Campesinos, pobres e indígenas. Esas son las señas de identidad de los 43 estudiantes de Ayotzinapa desaparecidos el 26 de septiembre y sus parientes que los buscan incansablemente.
Es el designio que los futuros maestros querían romper y ayudar a sus comunidades a combatir la pobreza, el hambre, la marginación y la discriminación, la deuda secular del Estado con las comunidades rurales indígenas.
Al menos la mitad de los 43 normalistas tiene ascendencia indígena, con pertenencia a los pueblos me’phaa, náhuatl y mixteco. Y, como señalan los familiares de las víctimas y expertos, cuando un indígena fallece, con él se extinguen una esperanza, una lengua y una cultura.

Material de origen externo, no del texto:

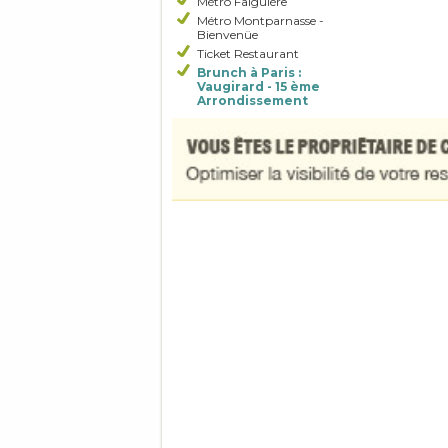
Métro Falguière
Métro Montparnasse -
Bienvenüe
Ticket Restaurant
Brunch à Paris :
Vaugirard - 15 ème
Arrondissement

Para miles de jóvenes como ellos, la única opción educativa es el acceso a las escuelas para maestros rurales para que, tras graduarse, enseñen en esas zonas.
En esta nación latinoamericana viven 120 millones de personas, de las cuales aproximadamente 11 millones son indígenas, repartidos en al menos 54 pueblos originarios.
Pero ese dato del Instituto Nacional de Estadística y Geografía registra como pobladores originarios únicamente a personas con más de cinco años que hablan una lengua ancestral.
Los sureños estados de Guerrero, Oaxaca y Chiapas concentran la mayoría de la población indígena y figuran entre los más pobres de México. En Guerrero habitan los amuzgo, mixteco, náhuatl y me’phaa. Según datos oficiales, la población indígena ronda las 600 000 personas.
El gubernamental Programa Nacional para la Igualdad y la No Discriminación 2014-2018 (Pronaind) indica que 76% de la población indígena vive en pobreza, un bloque “históricamente discriminado”.
Los indígenas, afrodescendientes y la población rural son más pobres, menos educados, con menores ingresos, con menos protección social y acceso restringido a la justicia y a la política, asegura el Programa.
“Hay indicios de discriminación. Se ve a los indígenas como ciudadanos de tercera. En la cuestión educativa y acceso a justicia, la igualdad no existe”, planteó a IPS el activista Maurilio Santiago, presidente del Centro de Derechos Humanos y Asesoría a Pueblos Indígenas, que opera en Oaxaca.
Los flagelos persisten, a pesar de que desde el 2002 el presupuesto asignado a la población originaria está en aumento. Para este año su monto sobrepasa 4 700 millones de dólares.
A los padres de los normalistas se les atraganta hablar de racismo, aunque reconozcan haberlo padecido. “Lo he sentido, sí, claro, ¿cómo no?”, comentó escuetamente Celso García, mientras mantiene erigida una pancarta en la que se leía: “Abel: tenemos la esperanza de que estás vivo”.
El Pronaind avizora una reducción en la carencia indígena de acceso a los servicios de salud de 24% en el 2012 a 5% en el 2018. También espera una contracción en la percepción de la discriminación en los grupos perjudicados.